How much did MENA startups raise in 2025 and how does that compare to prior years?

MENA startups raised $7.5 billion across 647 deals in 2025, a 225% year-on-year increase and the strongest annual total ever recorded for the region — outpacing even the 2021 peak. Debt financing contributed roughly $4 billion, and equity still grew 77% year-on-year when debt is stripped out.

Why did Saudi Arabia overtake the UAE in 2025 funding?

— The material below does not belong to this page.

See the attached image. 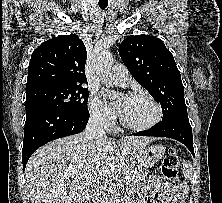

Saudi Arabia raised $5 billion across 211 deals — two-thirds of the regional total and more than double the UAE’s $2 billion. The surge reflects Public Investment Fund deployment, Vision 2030 execution, and the rise of domestic VCs (Raed Ventures, STV, Saudi Venture Capital) that allow Saudi-headquartered startups to raise multi-hundred-million rounds without leaving the country.

What does the Q1 2026 slowdown mean for the 2026 outlook?

Q1 2026 funding fell to $941 million — a 37% year-on-year drop driven by regional geopolitical tensions. Even so, Saudi sovereign capital remains active, AI and defense-adjacent deep tech are still attracting cheques, and a 30% full-year decline would still rank 2026 as the second-best year ever for MENA venture.